Zaytsev had his own file on Jackson Phillips. Yes, with Phillips as CEO it would be harder for The Voice to steal 3.0 while it was being developed. But, Phillips’ presence as CEO would guarantee 3.0 would be completed on time and would be the best software possible. Which would be best, eliminate Phillips and solve The Voice’s problem or keep Phillips and make The Voice work harder. It was a problem Zaytsev was not ready to solve yet.
“Come on, Mr. Voice, do something to earn the millions we have already paid to you. Deliver the code. We want it now. No more delays.” Zaytsev was speaking loudly. His two men exchanged looks across the room.
“Okay. I will give you the code but we have to think what we can do about Phillips.”

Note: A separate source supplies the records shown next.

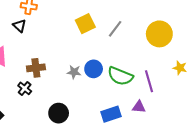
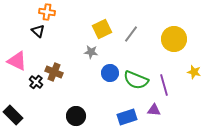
brown cross: (36, 68) -> (54, 72), turned 30
gray star: (74, 72) -> (91, 52), moved
black cross: (25, 88) -> (36, 82), moved

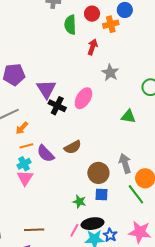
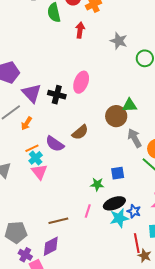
gray star: (110, 73) -> (119, 41), moved
purple triangle: (46, 89) -> (32, 93), moved
green triangle: (128, 116) -> (130, 105), moved
orange line: (26, 146) -> (32, 148), moved
brown circle: (98, 173) -> (116, 116), moved
pink line: (74, 230) -> (88, 211), moved

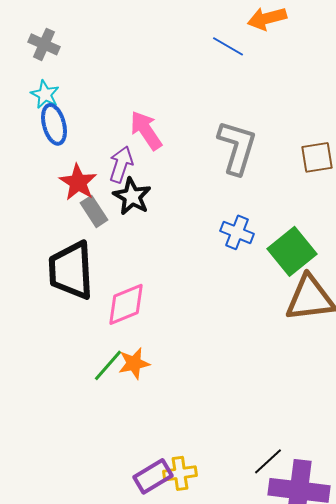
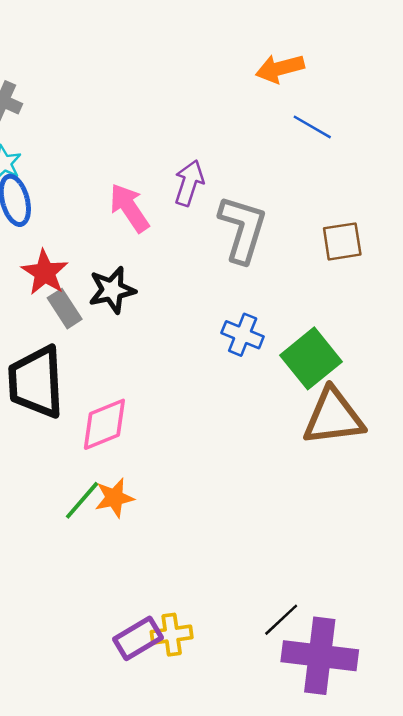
blue line: (228, 46) -> (312, 127), moved
purple arrow: (121, 164) -> (189, 183), moved
black star: (132, 196) -> (112, 290), turned 30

Zaytsev brought himself under control with difficulty. “Yes. Okay. In time. But, the code…”
Apparently, The Voice no longer fretted about calls being traced or recorded as the two discussed arrangements for the transfer of source code from The Voice to the Russian GRU team.
They also discussed the payment of the remaining ten million dollars to The Voice. The Russians would wire one million per month beginning in September to accounts specified by The Voice. Payments would continue as long as details on Version 3.0 development continued to be provided to Russia. The talk went on for many minutes.